WHAT IS BEING ASKED:
How do the lines below between the ones holding "gazebo::physics::PresetManagerPtr (293, 1309)" and "Go to the source", inclusive, read? Give them again exactly, with no other lines.
--
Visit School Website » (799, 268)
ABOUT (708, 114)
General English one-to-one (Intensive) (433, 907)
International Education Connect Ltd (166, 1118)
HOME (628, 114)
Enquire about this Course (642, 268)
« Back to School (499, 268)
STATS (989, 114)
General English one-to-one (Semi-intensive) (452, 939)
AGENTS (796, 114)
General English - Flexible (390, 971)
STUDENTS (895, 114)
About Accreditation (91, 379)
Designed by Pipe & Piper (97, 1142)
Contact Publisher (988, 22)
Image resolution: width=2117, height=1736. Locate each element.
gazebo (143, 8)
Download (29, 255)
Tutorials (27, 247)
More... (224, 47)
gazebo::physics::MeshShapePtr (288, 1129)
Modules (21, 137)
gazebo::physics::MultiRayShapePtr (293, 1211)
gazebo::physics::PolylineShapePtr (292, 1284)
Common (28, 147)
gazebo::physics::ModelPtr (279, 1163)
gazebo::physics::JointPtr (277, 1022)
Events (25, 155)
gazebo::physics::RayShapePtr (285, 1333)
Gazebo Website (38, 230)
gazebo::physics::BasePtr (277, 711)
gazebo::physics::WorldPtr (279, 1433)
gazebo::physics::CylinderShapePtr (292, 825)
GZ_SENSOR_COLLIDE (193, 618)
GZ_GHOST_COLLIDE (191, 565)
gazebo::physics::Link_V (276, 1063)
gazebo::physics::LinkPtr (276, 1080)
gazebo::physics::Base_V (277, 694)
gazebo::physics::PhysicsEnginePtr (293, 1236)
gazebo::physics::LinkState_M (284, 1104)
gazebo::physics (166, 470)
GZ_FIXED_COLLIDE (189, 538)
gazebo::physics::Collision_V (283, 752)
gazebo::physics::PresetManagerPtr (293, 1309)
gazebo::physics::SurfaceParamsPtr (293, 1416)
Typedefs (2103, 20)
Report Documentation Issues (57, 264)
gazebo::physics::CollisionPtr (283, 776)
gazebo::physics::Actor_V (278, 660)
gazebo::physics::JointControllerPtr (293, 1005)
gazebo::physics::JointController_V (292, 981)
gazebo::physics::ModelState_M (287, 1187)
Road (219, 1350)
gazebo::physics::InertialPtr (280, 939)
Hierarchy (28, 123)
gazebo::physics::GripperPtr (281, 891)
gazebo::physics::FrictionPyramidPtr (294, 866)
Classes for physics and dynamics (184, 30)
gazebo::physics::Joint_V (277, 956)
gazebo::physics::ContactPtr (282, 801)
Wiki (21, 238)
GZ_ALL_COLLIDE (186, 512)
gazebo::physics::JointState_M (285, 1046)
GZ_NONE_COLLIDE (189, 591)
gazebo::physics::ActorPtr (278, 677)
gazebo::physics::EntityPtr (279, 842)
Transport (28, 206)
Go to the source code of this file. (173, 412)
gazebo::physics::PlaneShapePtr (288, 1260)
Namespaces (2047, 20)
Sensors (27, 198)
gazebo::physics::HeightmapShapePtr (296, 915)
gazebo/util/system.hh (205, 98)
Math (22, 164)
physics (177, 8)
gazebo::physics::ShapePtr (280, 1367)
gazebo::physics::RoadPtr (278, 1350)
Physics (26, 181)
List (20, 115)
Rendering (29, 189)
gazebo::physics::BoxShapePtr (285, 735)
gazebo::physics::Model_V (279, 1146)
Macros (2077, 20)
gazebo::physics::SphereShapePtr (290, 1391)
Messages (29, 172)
--
ANSWER FOR THIS EXERCISE:
gazebo::physics::PresetManagerPtr (293, 1309)
gazebo::physics::SurfaceParamsPtr (293, 1416)
Typedefs (2103, 20)
Report Documentation Issues (57, 264)
gazebo::physics::CollisionPtr (283, 776)
gazebo::physics::Actor_V (278, 660)
gazebo::physics::JointControllerPtr (293, 1005)
gazebo::physics::JointController_V (292, 981)
gazebo::physics::ModelState_M (287, 1187)
Road (219, 1350)
gazebo::physics::InertialPtr (280, 939)
Hierarchy (28, 123)
gazebo::physics::GripperPtr (281, 891)
gazebo::physics::FrictionPyramidPtr (294, 866)
Classes for physics and dynamics (184, 30)
gazebo::physics::Joint_V (277, 956)
gazebo::physics::ContactPtr (282, 801)
Wiki (21, 238)
GZ_ALL_COLLIDE (186, 512)
gazebo::physics::JointState_M (285, 1046)
GZ_NONE_COLLIDE (189, 591)
gazebo::physics::ActorPtr (278, 677)
gazebo::physics::EntityPtr (279, 842)
Transport (28, 206)
Go to the source code of this file. (173, 412)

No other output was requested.